Member of the Kensington Town Council
- In office 2002–2007

Personal details
- Born: November 2, 1965 (age 60) Cleveland, Ohio, U.S.
- Party: Democratic
- Spouse: Barrie L. Carr
- Children: Miles, Toby and Oliver
- Occupation: telecommunications businessman

= Alfred C. Carr Jr. =

American politician (born 1965)

Alfred Clinton Carr Jr. (born November 2, 1965) is an American politician and public servant from Maryland. Carr is a member of the Democratic Party. He was a member of the Maryland House of Delegates, representing Maryland's District 18 in Montgomery County.

==Background==

Carr was born in Cleveland, Ohio, on November 2, 1965. Carr’s 5th great grandmother was Martha Jefferson Carr, sister of Thomas Jefferson.
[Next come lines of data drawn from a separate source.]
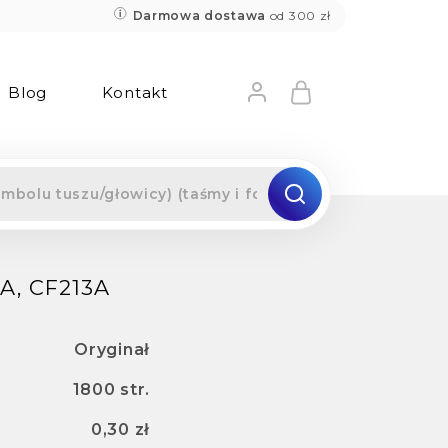
Darmowa dostawa
od 300 zł
Blog
Kontakt
A, CF213A
Oryginał
1800 str.
0,30 zł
He is a descendent of Judath Barnett, a free woman of color, and Jefferson's nephew, Samuel Carr.

Carr earned a Bachelor of Science from the University of Rochester in electrical engineering with honors in 1988. He also holds a Certificate in Local Government Studies from the University of Maryland.

==In the legislature==
Carr was a member of House of Delegates from December 20, 2007, to January 11, 2023. He served on the House Environment and Transportation Committee and its subcommittees on Real Property, Local Government, and Land Use & Ethics. He was House Chair of the Joint Committee on Federal Relations, which guides the relationship between State and Federal governments. He was a member of the Montgomery County Delegation and chair of its Metropolitan Washington Committee, which vets legislation related to local utilities. Carr is also a member of the Legislative Black Caucus of Maryland.

In his first year in the legislature, two of the bills he sponsored, House Bills 742 and 1604, were passed and signed into law by the governor. Focusing on sustainable solutions, he has secured passage of legislation on education, environmental protection, clean energy, economic development, consumer protection, transportation, open government, public safety, affordable housing, and historic preservation.

Carr has consistently received endorsements and high ratings from environmental advocacy groups, consumer protection organizations, and the Montgomery County teachers, police and fire fighters.

On April 15, 2022, Carr withdrew his re-election bid to the Maryland House of Delegates, instead seeking to run for the 4th District of the Montgomery County Council. He was defeated by Takoma Park mayor Kate Stewart in the Democratic primary.